Manisa'da ve de Türkiye'de TARSİM var biliyorsunuz, tarım sigortası. Geçenlerde dile getirdim. Şimdi de şöyle bir uygulama yapıyorsunuz. Ben buradan Tarım Orman Bakanına sesleniyorum, TARSİM'in Genel Müdürüne, Hükûmete sesleniyorum: Ya, bu zaten TARSİM fiyatları, sigortalar çok yüksek. Şimdi, bu insanlar paralarını alacaklar TARSİM yapanlar, sigorta yapanlar. Yüzde 15'le yüzde 17 kesinti yapıyorsunuz Manisa'da. Niye yapıyorsunuz, neden yapıyorsunuz bu insanlara? Aynı zamanda bu paraları niye geciktirdiniz? Ve TARSİM'i olmayanlara da dekar başına 5 bin lira para veriyorsunuz. Siz ya tarımı bilmiyorsunuz ya 5 bin liranın neye tekabül ettiğini bilmiyorsunuz. Bugün Mahmut Arıkan burada söyledi 200 lirayla 200 lira çıktığında neler alınabileceğini...

(Mikrofon otomatik cihaz tarafından kapatıldı)

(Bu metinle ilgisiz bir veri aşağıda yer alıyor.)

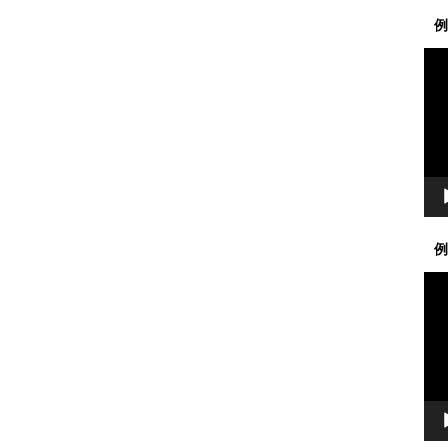
例
動
画
プ
レ
ー
ヤ
ー
例
動
画
プ
レ
ー
ヤ
ー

SELÇUK ÖZDAĞ (Muğla) - Tekrar burada tekrarlamama gerek yok, herkes biliyor ama bugün neler alındığını da herkes biliyor. O nedenle ben, Hükûmeti bir kez daha düşünmeye davet ediyorum. Bu TARSİM'le ilgili de yeniden düzenlenme yapın diyorum.

İyi bir çalışma günü olsun. Teşekkür ediyor, saygılar sunuyorum. Sağ olun Sayın Başkan. (CHP sıralarından alkışlar.